WHAT IS BEING ASKED:
Print out each entry below exactly, please.
=== Section Start ===
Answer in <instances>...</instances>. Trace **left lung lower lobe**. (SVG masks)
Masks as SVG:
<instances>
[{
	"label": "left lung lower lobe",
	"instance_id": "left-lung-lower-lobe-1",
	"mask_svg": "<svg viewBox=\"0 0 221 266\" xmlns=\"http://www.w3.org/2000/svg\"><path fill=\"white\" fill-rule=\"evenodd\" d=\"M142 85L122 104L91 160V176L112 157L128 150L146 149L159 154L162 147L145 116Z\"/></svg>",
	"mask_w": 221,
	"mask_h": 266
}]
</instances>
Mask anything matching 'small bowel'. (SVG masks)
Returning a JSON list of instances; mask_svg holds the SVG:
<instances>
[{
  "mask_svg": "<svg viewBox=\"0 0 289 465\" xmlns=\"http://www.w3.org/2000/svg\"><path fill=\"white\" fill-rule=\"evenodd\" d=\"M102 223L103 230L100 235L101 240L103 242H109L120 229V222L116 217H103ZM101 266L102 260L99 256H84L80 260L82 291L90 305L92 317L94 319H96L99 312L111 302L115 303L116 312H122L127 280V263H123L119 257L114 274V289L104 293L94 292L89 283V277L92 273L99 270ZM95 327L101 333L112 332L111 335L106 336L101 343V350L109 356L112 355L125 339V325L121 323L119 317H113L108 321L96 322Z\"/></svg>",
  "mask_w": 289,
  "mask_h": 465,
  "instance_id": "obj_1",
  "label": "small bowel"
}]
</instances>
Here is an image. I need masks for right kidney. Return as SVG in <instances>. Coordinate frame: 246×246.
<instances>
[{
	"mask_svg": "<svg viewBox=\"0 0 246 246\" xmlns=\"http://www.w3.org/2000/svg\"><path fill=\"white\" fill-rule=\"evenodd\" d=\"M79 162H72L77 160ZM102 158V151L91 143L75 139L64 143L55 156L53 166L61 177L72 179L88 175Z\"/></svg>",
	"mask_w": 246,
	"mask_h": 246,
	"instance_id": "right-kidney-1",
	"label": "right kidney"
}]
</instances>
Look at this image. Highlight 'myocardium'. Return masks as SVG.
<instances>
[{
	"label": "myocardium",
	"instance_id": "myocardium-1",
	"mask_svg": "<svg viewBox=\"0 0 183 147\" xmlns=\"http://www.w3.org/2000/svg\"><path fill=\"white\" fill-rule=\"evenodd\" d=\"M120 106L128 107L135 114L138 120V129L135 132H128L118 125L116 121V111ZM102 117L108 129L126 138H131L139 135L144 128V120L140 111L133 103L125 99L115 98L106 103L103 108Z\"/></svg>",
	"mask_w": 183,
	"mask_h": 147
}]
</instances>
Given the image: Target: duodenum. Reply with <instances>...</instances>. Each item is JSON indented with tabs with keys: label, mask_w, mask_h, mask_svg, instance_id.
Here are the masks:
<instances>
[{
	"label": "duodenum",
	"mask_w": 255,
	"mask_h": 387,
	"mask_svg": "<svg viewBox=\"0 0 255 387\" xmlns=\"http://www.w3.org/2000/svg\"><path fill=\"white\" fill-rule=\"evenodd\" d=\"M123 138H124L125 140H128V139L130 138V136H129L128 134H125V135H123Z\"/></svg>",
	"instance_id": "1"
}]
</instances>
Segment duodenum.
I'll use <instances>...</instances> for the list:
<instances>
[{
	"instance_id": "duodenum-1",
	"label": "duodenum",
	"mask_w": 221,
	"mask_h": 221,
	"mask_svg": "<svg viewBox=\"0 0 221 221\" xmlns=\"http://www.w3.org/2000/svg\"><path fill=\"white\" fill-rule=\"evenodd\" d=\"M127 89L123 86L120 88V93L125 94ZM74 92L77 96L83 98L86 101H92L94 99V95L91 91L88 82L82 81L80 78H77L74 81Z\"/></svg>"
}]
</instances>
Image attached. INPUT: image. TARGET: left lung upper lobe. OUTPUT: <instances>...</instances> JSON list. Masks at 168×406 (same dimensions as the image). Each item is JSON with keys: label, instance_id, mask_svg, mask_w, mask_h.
=== Section End ===
RESPONSE AREA:
Answer in <instances>...</instances>. Trace **left lung lower lobe**. (SVG masks)
Masks as SVG:
<instances>
[{
	"label": "left lung lower lobe",
	"instance_id": "left-lung-lower-lobe-1",
	"mask_svg": "<svg viewBox=\"0 0 221 266\" xmlns=\"http://www.w3.org/2000/svg\"><path fill=\"white\" fill-rule=\"evenodd\" d=\"M142 85L122 104L91 160V176L112 157L128 150L146 149L159 154L162 147L145 116Z\"/></svg>",
	"mask_w": 221,
	"mask_h": 266
}]
</instances>
Mask anything matching 'small bowel'. (SVG masks)
Returning a JSON list of instances; mask_svg holds the SVG:
<instances>
[{
  "mask_svg": "<svg viewBox=\"0 0 289 465\" xmlns=\"http://www.w3.org/2000/svg\"><path fill=\"white\" fill-rule=\"evenodd\" d=\"M102 223L103 230L100 235L101 240L103 242H109L120 229V222L116 217H103ZM101 266L102 260L99 256H84L80 260L82 291L90 305L92 317L94 319H96L99 312L111 302L115 303L116 312H122L127 280V263H123L119 257L114 274V289L104 293L94 292L89 283V277L92 273L99 270ZM95 327L101 333L112 332L111 335L106 336L101 343V350L109 356L112 355L125 339V325L121 323L119 317H113L108 321L96 322Z\"/></svg>",
  "mask_w": 289,
  "mask_h": 465,
  "instance_id": "obj_1",
  "label": "small bowel"
}]
</instances>
Here is an image. I need masks for right kidney. Return as SVG in <instances>. Coordinate frame: 246×246.
<instances>
[{
	"mask_svg": "<svg viewBox=\"0 0 246 246\" xmlns=\"http://www.w3.org/2000/svg\"><path fill=\"white\" fill-rule=\"evenodd\" d=\"M79 162H72L77 160ZM102 158V151L91 143L75 139L64 143L55 156L53 166L61 177L72 179L88 175Z\"/></svg>",
	"mask_w": 246,
	"mask_h": 246,
	"instance_id": "right-kidney-1",
	"label": "right kidney"
}]
</instances>
Look at this image. Highlight 'myocardium'. Return masks as SVG.
<instances>
[{
	"label": "myocardium",
	"instance_id": "myocardium-1",
	"mask_svg": "<svg viewBox=\"0 0 183 147\" xmlns=\"http://www.w3.org/2000/svg\"><path fill=\"white\" fill-rule=\"evenodd\" d=\"M120 106L128 107L135 114L138 120V129L135 132H128L118 125L116 121V111ZM102 117L108 129L126 138H131L139 135L144 128V120L140 111L133 103L125 99L115 98L106 103L103 108Z\"/></svg>",
	"mask_w": 183,
	"mask_h": 147
}]
</instances>
Given the image: Target: duodenum. Reply with <instances>...</instances>. Each item is JSON indented with tabs with keys: label, mask_w, mask_h, mask_svg, instance_id.
Here are the masks:
<instances>
[{
	"label": "duodenum",
	"mask_w": 255,
	"mask_h": 387,
	"mask_svg": "<svg viewBox=\"0 0 255 387\" xmlns=\"http://www.w3.org/2000/svg\"><path fill=\"white\" fill-rule=\"evenodd\" d=\"M123 138H124L125 140H128V139L130 138V136H129L128 134H125V135H123Z\"/></svg>",
	"instance_id": "1"
}]
</instances>
Segment duodenum.
I'll use <instances>...</instances> for the list:
<instances>
[{
	"instance_id": "duodenum-1",
	"label": "duodenum",
	"mask_w": 221,
	"mask_h": 221,
	"mask_svg": "<svg viewBox=\"0 0 221 221\" xmlns=\"http://www.w3.org/2000/svg\"><path fill=\"white\" fill-rule=\"evenodd\" d=\"M127 89L123 86L120 88V93L125 94ZM74 92L77 96L83 98L86 101H92L94 99V95L91 91L88 82L82 81L80 78H77L74 81Z\"/></svg>"
}]
</instances>
Image attached. INPUT: image. TARGET: left lung upper lobe. OUTPUT: <instances>...</instances> JSON list. Masks at 168×406 (same dimensions as the image). Each item is JSON with keys: label, instance_id, mask_svg, mask_w, mask_h.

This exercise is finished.